Our lift-up model is flexibly adjustable to the performance of the 2D joint location estimator according to the model parameters of weights and residual blocks. Specifically, increasing the number of weights and residual blocks followed with the 2D estimator’s quality improves the accuracy of 3D joint position estimation.

Another advantage is that our model size does not increase with increasing input image resolution. Enlargement of input images is the most direct approach for improving the accuracy of 2D/3D joint position estimation. However, this method leads to an increase in the parameters for the convolutional neural networks such as VNect [9], Mo²Cap² [14], and x R-EgoPose [15, 16]. Our model can restrain the increase in the model parameters with enlargement of the input images even though it is limited after 2D joint location estimation.

6.3 Separately training the 2D/3D module

Our lift-up model is trainable with ground truth 3D joint positions and unit vectors. This advantage enables the separate training of the 2D joint location estimator and our model.

x R-EgoPose is also separately trainable with the ground truth 3D mocap dataset and the 2D projection. However, the 2D joint location heatmaps are converted differently according to the omnidirectional camera properties and setups. The 2D-3D dependency requires data collection and model training for each camera property and setup.

Our pipeline approach separates the 2D-3D dependency of 3D human pose estimation in terms of both intrinsic parameters and the data collection pipeline in the field of omnidirectional cameras. Specifically, the 3D unit vectorization module confines the impact of camera optics by the module parameters according to the omnidirectional camera intrinsic. Therefore, our model is separately trainable with the ground truth 3D joint positions and the unit vectors that are easily generated from the existing publicly available 3D mocap datasets.

7 Conclusion

We proposed a 3D ego-pose estimation from a single mounted omnidirectional camera that captures the entire circumference by back-to-back dual fisheye cameras. The 360^∘ field of view captures the user’s body under a wide variety of motions and provides flexibility for the camera setup position.

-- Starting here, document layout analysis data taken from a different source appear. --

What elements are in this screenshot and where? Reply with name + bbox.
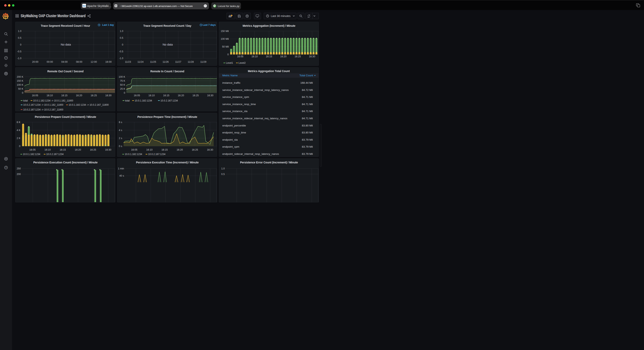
svg-text:Last 1 day: Last 1 day xyxy=(102,23,114,26)
svg-text:Persistence Execution Time (In: Persistence Execution Time (Increment) /… xyxy=(136,161,199,164)
svg-text:-0.5: -0.5 xyxy=(119,50,123,53)
svg-text:16:30: 16:30 xyxy=(105,149,111,151)
svg-text:10.0.2.167:1234 -> 10.0.2.167_: 10.0.2.167:1234 -> 10.0.2.167_11800 xyxy=(23,108,64,111)
svg-text:10.0.1.182:1234: 10.0.1.182:1234 xyxy=(135,99,152,102)
svg-text:16:20: 16:20 xyxy=(76,94,82,97)
svg-text:Metrics Aggregation (Increment: Metrics Aggregation (Increment) / Minute xyxy=(242,24,296,27)
svg-text:10.0.1.182:1234 -> 10.0.1.182_: 10.0.1.182:1234 -> 10.0.1.182_11800 xyxy=(33,99,74,102)
svg-text:16:25: 16:25 xyxy=(294,55,301,58)
svg-text:0 s: 0 s xyxy=(119,145,122,148)
svg-text:10.0.1.182:1234: 10.0.1.182:1234 xyxy=(23,153,40,156)
svg-text:Level2: Level2 xyxy=(238,61,246,64)
svg-text:50 Mil: 50 Mil xyxy=(222,45,229,48)
svg-text:Trace Segment Received Count /: Trace Segment Received Count / Day xyxy=(143,24,191,27)
svg-text:4 s: 4 s xyxy=(119,129,122,132)
svg-text:16:05: 16:05 xyxy=(32,94,38,97)
svg-text:16:10: 16:10 xyxy=(44,149,51,151)
svg-text:Persistence Prepare Time (Incr: Persistence Prepare Time (Increment) / M… xyxy=(137,115,197,119)
svg-text:0: 0 xyxy=(124,92,125,94)
svg-text:16:15: 16:15 xyxy=(161,149,168,151)
svg-text:6 s: 6 s xyxy=(119,121,122,124)
svg-text:0: 0 xyxy=(19,145,20,148)
svg-text:16:30: 16:30 xyxy=(309,55,315,58)
svg-text:total: total xyxy=(23,99,28,102)
svg-text:12:00: 12:00 xyxy=(91,60,97,63)
svg-text:0.5: 0.5 xyxy=(18,36,22,39)
svg-text:16:00: 16:00 xyxy=(105,60,112,63)
svg-text:16:25: 16:25 xyxy=(192,149,198,151)
svg-text:10.0.2.167:1234: 10.0.2.167:1234 xyxy=(148,153,166,156)
svg-text:10.0.1.182:1234 -> 10.0.2.167_: 10.0.1.182:1234 -> 10.0.2.167_11800 xyxy=(69,104,109,106)
svg-text:Last 7 days: Last 7 days xyxy=(202,23,216,26)
svg-text:200: 200 xyxy=(16,173,21,175)
svg-text:0.5: 0.5 xyxy=(120,36,123,39)
svg-text:150 Mil: 150 Mil xyxy=(221,30,229,32)
svg-text:20:00: 20:00 xyxy=(32,60,38,63)
svg-text:16:05: 16:05 xyxy=(30,149,36,151)
svg-text:-1.0: -1.0 xyxy=(119,57,123,60)
svg-text:2 s: 2 s xyxy=(119,137,122,140)
svg-text:16:05: 16:05 xyxy=(237,55,243,58)
svg-text:0.5: 0.5 xyxy=(221,173,225,175)
svg-text:16:15: 16:15 xyxy=(60,149,66,151)
svg-text:00:00: 00:00 xyxy=(47,60,53,63)
svg-text:04:00: 04:00 xyxy=(61,60,68,63)
svg-text:Remote Out Count / Second: Remote Out Count / Second xyxy=(48,70,84,73)
svg-text:16:10: 16:10 xyxy=(148,94,154,97)
svg-text:1.0: 1.0 xyxy=(120,30,123,32)
svg-text:10.0.2.167:1234 -> 10.0.1.182_: 10.0.2.167:1234 -> 10.0.1.182_11800 xyxy=(23,104,64,106)
svg-text:16:30: 16:30 xyxy=(207,149,213,151)
svg-text:1.0: 1.0 xyxy=(221,167,225,170)
svg-text:-0.5: -0.5 xyxy=(17,50,22,53)
svg-text:Persistence Prepare Count (Inc: Persistence Prepare Count (Increment) / … xyxy=(35,115,96,119)
svg-text:16:10: 16:10 xyxy=(252,55,258,58)
svg-text:-1.0: -1.0 xyxy=(17,57,22,60)
svg-text:0: 0 xyxy=(22,92,24,94)
svg-text:Trace Segment Received Count /: Trace Segment Received Count / Hour xyxy=(41,24,90,27)
svg-text:50 K: 50 K xyxy=(18,87,24,90)
svg-text:16:05: 16:05 xyxy=(131,149,137,151)
svg-text:Persistence Execution Count (I: Persistence Execution Count (Increment) … xyxy=(33,161,98,164)
svg-text:16:10: 16:10 xyxy=(47,94,53,97)
svg-text:25 K: 25 K xyxy=(120,87,125,90)
svg-text:40 s: 40 s xyxy=(119,175,124,175)
svg-text:100 K: 100 K xyxy=(17,83,24,86)
svg-text:11/24: 11/24 xyxy=(137,60,143,63)
svg-text:11/25: 11/25 xyxy=(150,60,156,63)
svg-text:50 K: 50 K xyxy=(120,83,125,86)
svg-text:1 min: 1 min xyxy=(118,167,124,170)
svg-text:10.0.2.167:1234: 10.0.2.167:1234 xyxy=(46,153,64,156)
svg-text:11/26: 11/26 xyxy=(162,60,168,63)
svg-text:Remote In Count / Second: Remote In Count / Second xyxy=(150,70,184,73)
svg-text:150 K: 150 K xyxy=(17,79,24,82)
svg-text:16:30: 16:30 xyxy=(105,94,112,97)
svg-text:16:15: 16:15 xyxy=(266,55,272,58)
svg-text:total: total xyxy=(125,99,130,102)
svg-text:11/23: 11/23 xyxy=(125,60,131,63)
svg-text:16:25: 16:25 xyxy=(192,94,198,97)
svg-text:16:20: 16:20 xyxy=(178,94,184,97)
svg-text:08:00: 08:00 xyxy=(76,60,82,63)
svg-text:1.0: 1.0 xyxy=(18,30,22,32)
svg-text:16:15: 16:15 xyxy=(163,94,169,97)
svg-text:100 K: 100 K xyxy=(118,75,125,78)
svg-text:16:20: 16:20 xyxy=(280,55,286,58)
svg-text:250: 250 xyxy=(16,167,21,170)
svg-text:2 K: 2 K xyxy=(16,137,20,140)
svg-text:No data: No data xyxy=(162,43,173,46)
svg-text:11/27: 11/27 xyxy=(175,60,181,63)
svg-text:0: 0 xyxy=(20,43,22,46)
svg-text:16:05: 16:05 xyxy=(134,94,140,97)
svg-text:16:20: 16:20 xyxy=(75,149,81,151)
svg-text:16:25: 16:25 xyxy=(90,149,96,151)
svg-text:16:15: 16:15 xyxy=(61,94,68,97)
svg-text:?: ? xyxy=(6,166,6,169)
svg-text:10.0.1.182:1234: 10.0.1.182:1234 xyxy=(125,153,142,156)
svg-text:75 K: 75 K xyxy=(120,79,125,82)
svg-text:11/29: 11/29 xyxy=(200,60,206,63)
svg-text:0: 0 xyxy=(227,53,229,56)
svg-text:Persistence Error Count (Incre: Persistence Error Count (Increment) / Mi… xyxy=(240,161,298,164)
svg-text:11/28: 11/28 xyxy=(188,60,194,63)
svg-text:Level1: Level1 xyxy=(226,61,233,64)
svg-text:No data: No data xyxy=(61,43,71,46)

We built a new large-scale synthetic training dataset and a real evaluation dataset using our unique omnidirectional camera setup. The dataset contains 151K synthetic and 5K real images with ground truth 2D/3D pose annotations and is publicly available.

We proposed a pipeline approach using a lift-up model to estimate the 3D joint positions from 2D joint locations. The model works with a 2D joint locations estimator and is customized to the mounted omnidirectional camera setup: 3D unit vectorization from 2D joint locations and training with vector- and distance-based loss function (VD loss). The reasonable customized model can be used in real time yet shows accuracy comparable to those of the previous methods on our dataset.

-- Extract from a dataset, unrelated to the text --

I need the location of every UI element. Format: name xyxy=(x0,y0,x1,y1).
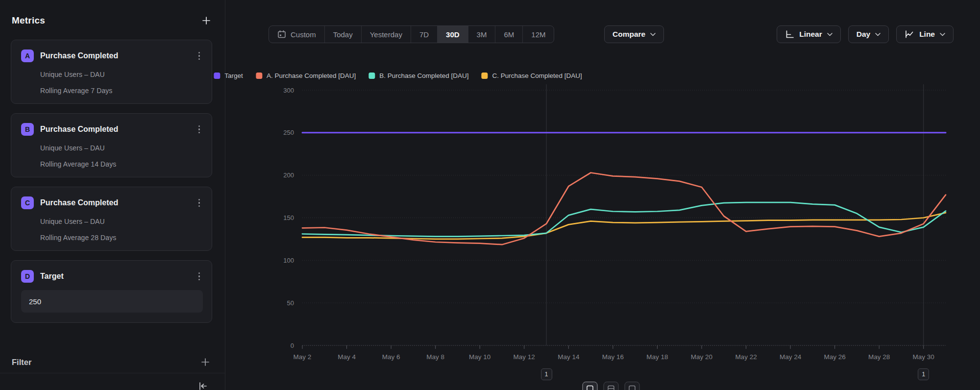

The most important advantage of our pipeline approach is to separate the 2D-3D dependency of 3D human pose estimation in terms of both intrinsic parameters and the data collection pipeline in the field of omnidirectional cameras. Our lift-up model is not required to learn input image features that are drastically different due to the effect of factors such as the optical properties of the lens, angle of views, and setup positions because the 3D unit vectorization module confines the impact of camera optics by the module parameters according to the omnidirectional camera intrinsic. Therefore, our model is separately trainable with ground truth 3D joint positions and unit vectors that are easily generated from the existing publicly available 3D mocap datasets. This advantage alleviates the data collection and training burden corresponding to the change of the camera optics and setups although it is limited after the 2D joint location estimation.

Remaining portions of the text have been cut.